This NCID (Network Caller ID) release fixes problems with the server, SIP gateways, and client. It also adds a new option to the SIP gateway, and a new client output module.

The server has four important fixes:

a corruption problem when sending log files over 2.000 lines

a call identification problem for ring and hangup

a client causing the server to terminate (this is the reason why the server sometimes dies on the TiVo, scripts to automatically restart the server are no longer needed)

the sending of a call duplicate to clients when both a MESG and NAME line was received from a modem.

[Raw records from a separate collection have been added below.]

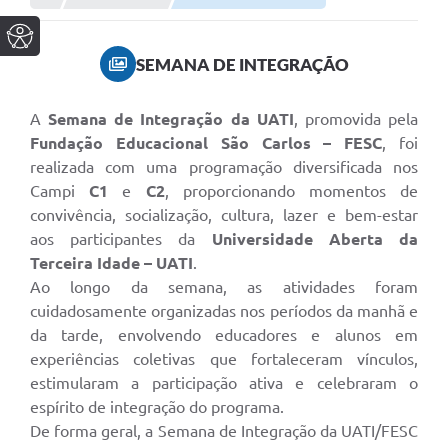
SEMANA DE INTEGRAÇÃO
A
Semana de Integração da UATI
, promovida pela
Fundação Educacional São Carlos – FESC
, foi
realizada com uma programação diversificada nos
Campi
C1
e
C2
, proporcionando momentos de
convivência, socialização, cultura, lazer e bem-estar
aos participantes da
Universidade Aberta da
Terceira Idade – UATI
.
Ao longo da semana, as atividades foram
cuidadosamente organizadas nos períodos da manhã e
da tarde, envolvendo educadores e alunos em
experiências coletivas que fortaleceram vínculos,
estimularam a participação ativa e celebraram o
espírito de integração do programa.
De forma geral, a Semana de Integração da UATI/FESC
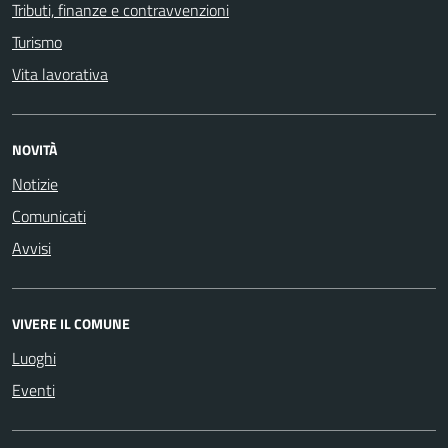
Tributi, finanze e contravvenzioni
Turismo
Vita lavorativa
NOVITÀ
Notizie
Comunicati
Avvisi
VIVERE IL COMUNE
Luoghi
Eventi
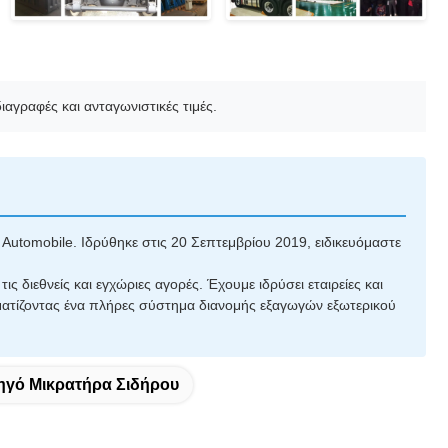
αγραφές και ανταγωνιστικές τιμές.
Automobile. Ιδρύθηκε στις 20 Σεπτεμβρίου 2019, ειδικευόμαστε
ις διεθνείς και εγχώριες αγορές. Έχουμε ιδρύσει εταιρείες και
ηματίζοντας ένα πλήρες σύστημα διανομής εξαγωγών εξωτερικού
ηγό Μικρατήρα Σιδήρου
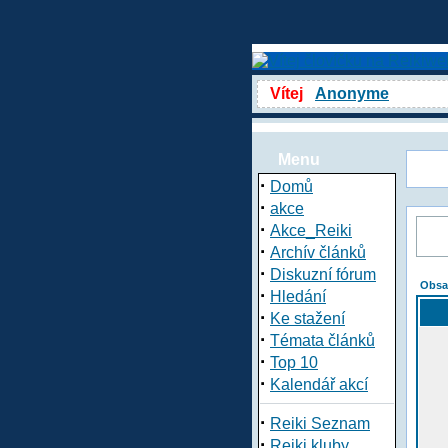
Vítej
Anonyme
Menu
·
Domů
·
akce
·
Akce_Reiki
·
Archív článků
·
Diskuzní fórum
Obsa
·
Hledání
·
Ke stažení
·
Témata článků
·
Top 10
·
Kalendář akcí
·
Reiki Seznam
·
Reiki kluby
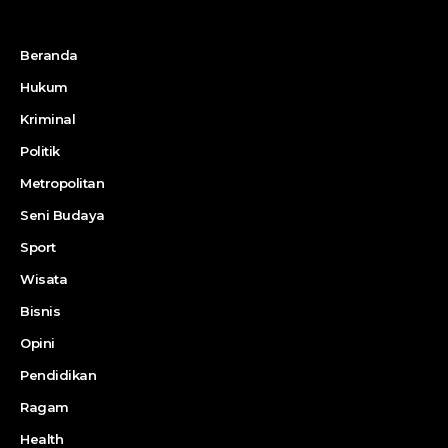
Beranda
Hukum
Kriminal
Politik
Metropolitan
Seni Budaya
Sport
Wisata
Bisnis
Opini
Pendidikan
Ragam
Health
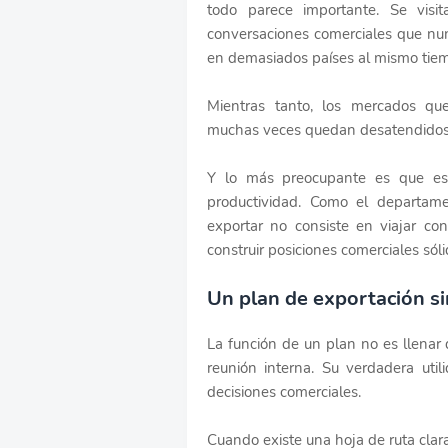
todo parece importante. Se visit
conversaciones comerciales que nun
en demasiados países al mismo tie
Mientras tanto, los mercados que
muchas veces quedan desatendidos
Y lo más preocupante es que est
productividad. Como el departam
exportar no consiste en viajar co
construir posiciones comerciales sóli
Un plan de exportación si
La función de un plan no es llenar
reunión interna. Su verdadera ut
decisiones comerciales.
Cuando existe una hoja de ruta clara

The SIP gateway has two important changes:

a telephone line label was added to call termination information

a option was added to warn if no SIP packets are received in 90 seconds (for troublesome routers that quit sending SIP Invite packets until reset)

The client has two important changes:

a call identification problem on ring and hangup for simultaneous calls

the UTF-8 encoding is set because it is not the default in Windows

The long requested hangup feature was released as a client output module. It uses a modem to hangup the call but works with any NCID gateway. If a call shows a name or number from a blacklist, it will hangup the call and log it. This module requires minicom which is not yet available for the TiVo.

For a complete list of features and the release notes, see http://ncid.sourceforge.net


----------



## spnewman

I recently updated my ncid to 0.75. Works well, but the program still terminates itself. Is there a log file I can check to see why this is happening? 

Thanks


----------



## jlc

spnewman said:


> I recently updated my ncid to 0.75. Works well, but the program still terminates itself. Is there a log file I can check to see why this is happening?
> 
> Thanks


I discovered a windows client that was able to terminate ncidd and fixed the problem in 0.75, I assumed this was the cause of the TiVo terminations since I could never reproduce them.

Check the ncidd.log file to see if it gave a reason for the termination. Are you sure it is the server terminating and not hung? Does it happen often? or at regular times?


----------



## spnewman

It does not say anything about the program being terminated in the log, it seems to stop working after multiple calls. I then have to restart it in order for it to work again.


----------



## jlc

spnewman said:


> It does not say anything about the program being terminated in the log, it seems to stop working after multiple calls. I then have to restart it in order for it to work again.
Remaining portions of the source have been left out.